Answer: [C] 1, 3 & 4

We all should know that due to tidal friction or tidal acceleration, over geologic time, the moon recedes from the Earth, at about 3.8 centimetres (1.5 in)/year, lengthening the terrestrial day. Since mass of moon is a considerable fraction of that of the Earth (about 1:81), the two bodies can be regarded as a double planet system, rather than as a planet with a satellite.

The plane of the Moon’s orbit around the Earth lies close to the plane of the Earth’s orbit around the Sun (the ecliptic), rather than in the plane perpendicular to the axis of rotation of the Earth (the equator) as is usually the case with planetary satellites. The mass of the Moon is sufficiently large, and it is sufficiently close, to raise tides in the matter of the Earth. In particular, the water of the oceans bulges out along both ends of an axis passing through the centres of the Earth and Moon. The average tidal bulge closely follows the  Moon in its orbit, and the Earth rotates under this tidal bulge in just over a day. However, the rotation drags the position of the tidal bulge ahead of the position directly under the Moon.

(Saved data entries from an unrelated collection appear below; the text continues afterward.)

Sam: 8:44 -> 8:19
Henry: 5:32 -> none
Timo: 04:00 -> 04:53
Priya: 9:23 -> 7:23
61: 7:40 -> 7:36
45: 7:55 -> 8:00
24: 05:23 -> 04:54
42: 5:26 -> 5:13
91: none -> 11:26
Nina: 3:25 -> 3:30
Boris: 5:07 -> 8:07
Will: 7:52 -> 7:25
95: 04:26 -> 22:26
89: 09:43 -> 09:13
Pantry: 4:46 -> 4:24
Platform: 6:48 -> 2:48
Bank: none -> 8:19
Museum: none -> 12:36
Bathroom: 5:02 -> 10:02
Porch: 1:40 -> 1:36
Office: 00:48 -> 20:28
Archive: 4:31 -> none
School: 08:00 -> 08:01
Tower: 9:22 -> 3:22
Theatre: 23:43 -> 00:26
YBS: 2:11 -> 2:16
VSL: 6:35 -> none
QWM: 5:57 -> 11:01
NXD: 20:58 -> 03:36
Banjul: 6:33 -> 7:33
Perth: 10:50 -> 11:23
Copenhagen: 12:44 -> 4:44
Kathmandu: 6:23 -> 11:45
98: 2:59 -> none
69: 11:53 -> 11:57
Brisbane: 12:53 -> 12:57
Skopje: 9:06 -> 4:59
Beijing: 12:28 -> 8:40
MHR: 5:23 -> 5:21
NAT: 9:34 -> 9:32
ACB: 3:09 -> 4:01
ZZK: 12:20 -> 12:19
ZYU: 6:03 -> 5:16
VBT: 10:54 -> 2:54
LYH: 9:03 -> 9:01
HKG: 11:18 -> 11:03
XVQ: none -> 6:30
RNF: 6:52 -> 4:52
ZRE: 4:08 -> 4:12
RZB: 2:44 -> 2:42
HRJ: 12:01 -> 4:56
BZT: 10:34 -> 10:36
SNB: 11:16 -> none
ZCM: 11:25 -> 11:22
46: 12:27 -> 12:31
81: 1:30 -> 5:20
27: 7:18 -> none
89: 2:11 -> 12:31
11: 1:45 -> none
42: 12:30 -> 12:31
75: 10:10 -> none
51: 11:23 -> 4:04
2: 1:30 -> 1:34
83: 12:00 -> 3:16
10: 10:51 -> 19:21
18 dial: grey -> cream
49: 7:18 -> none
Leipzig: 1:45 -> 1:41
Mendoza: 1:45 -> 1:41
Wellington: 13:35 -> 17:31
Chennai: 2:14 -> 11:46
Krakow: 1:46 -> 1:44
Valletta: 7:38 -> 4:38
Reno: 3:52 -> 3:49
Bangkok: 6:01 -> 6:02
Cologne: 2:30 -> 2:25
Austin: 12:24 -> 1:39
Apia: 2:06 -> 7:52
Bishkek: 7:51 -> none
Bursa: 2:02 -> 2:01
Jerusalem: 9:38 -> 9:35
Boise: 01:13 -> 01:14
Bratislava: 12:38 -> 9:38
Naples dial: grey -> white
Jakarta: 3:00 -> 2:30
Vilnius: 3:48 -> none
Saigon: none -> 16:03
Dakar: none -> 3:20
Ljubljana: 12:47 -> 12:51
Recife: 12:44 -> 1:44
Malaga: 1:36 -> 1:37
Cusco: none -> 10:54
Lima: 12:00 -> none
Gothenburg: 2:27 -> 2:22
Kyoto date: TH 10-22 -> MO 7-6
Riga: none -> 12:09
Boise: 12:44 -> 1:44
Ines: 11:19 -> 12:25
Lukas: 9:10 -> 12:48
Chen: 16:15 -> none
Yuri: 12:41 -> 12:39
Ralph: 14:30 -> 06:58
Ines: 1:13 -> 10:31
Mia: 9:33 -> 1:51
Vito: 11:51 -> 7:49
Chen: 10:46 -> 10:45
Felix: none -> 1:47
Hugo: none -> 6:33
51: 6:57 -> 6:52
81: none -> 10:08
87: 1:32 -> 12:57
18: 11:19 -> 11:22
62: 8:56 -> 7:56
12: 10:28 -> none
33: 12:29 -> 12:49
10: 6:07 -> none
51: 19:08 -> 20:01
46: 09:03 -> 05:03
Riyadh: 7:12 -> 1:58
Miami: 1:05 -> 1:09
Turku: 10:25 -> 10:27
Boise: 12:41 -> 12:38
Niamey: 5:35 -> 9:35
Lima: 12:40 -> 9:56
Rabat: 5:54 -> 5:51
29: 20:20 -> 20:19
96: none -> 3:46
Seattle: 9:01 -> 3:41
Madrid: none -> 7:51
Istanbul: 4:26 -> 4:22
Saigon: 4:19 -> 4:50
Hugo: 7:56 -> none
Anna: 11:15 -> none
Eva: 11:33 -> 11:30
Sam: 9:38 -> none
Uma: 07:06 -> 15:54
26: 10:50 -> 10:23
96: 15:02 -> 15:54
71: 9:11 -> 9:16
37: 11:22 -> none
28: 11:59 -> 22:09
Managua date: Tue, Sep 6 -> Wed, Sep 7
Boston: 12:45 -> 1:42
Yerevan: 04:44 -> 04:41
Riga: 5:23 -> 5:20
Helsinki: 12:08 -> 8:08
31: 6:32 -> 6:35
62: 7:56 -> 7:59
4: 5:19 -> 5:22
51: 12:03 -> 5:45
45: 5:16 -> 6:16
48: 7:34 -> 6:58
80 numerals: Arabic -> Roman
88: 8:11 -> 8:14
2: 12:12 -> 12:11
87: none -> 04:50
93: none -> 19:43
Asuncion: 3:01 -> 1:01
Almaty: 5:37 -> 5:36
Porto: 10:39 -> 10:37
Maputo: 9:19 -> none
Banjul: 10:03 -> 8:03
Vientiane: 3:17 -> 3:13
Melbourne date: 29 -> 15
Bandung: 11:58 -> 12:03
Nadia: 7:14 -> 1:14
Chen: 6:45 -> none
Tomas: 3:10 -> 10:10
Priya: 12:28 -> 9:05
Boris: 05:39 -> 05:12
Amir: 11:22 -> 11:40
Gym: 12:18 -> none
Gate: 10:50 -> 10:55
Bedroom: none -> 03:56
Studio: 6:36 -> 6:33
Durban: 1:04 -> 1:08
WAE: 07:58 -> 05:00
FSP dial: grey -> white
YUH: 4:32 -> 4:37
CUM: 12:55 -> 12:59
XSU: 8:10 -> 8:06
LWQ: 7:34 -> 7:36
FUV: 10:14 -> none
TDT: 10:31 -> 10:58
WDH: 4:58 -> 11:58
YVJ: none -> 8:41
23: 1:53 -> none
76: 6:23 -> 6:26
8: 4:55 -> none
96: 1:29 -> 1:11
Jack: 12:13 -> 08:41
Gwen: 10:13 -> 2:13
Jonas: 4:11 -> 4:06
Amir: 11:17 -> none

As a consequence, there exists a substantial amount of mass in the bulge that is offset from the line through the centers of the Earth and Moon. Because of this offset, a portion of the gravitational pull between Earth’s tidal bulges and the Moon is perpendicular to the Earth-Moon line, i.e. there exists a torque between the Earth and the Moon. This boosts the Moon in its orbit, and decelerates the rotation of the Earth. So the result is that the mean solar day, which is normally 86400 seconds long, is actually getting longer when measured in SI seconds with stable atomic clocks. The small difference accumulates every day, which leads to an increasing difference between our clock time (Universal Time) on the one hand, and Atomic Time and Ephemeris Time on the other hand. This makes it necessary to insert a leap second at irregular intervals.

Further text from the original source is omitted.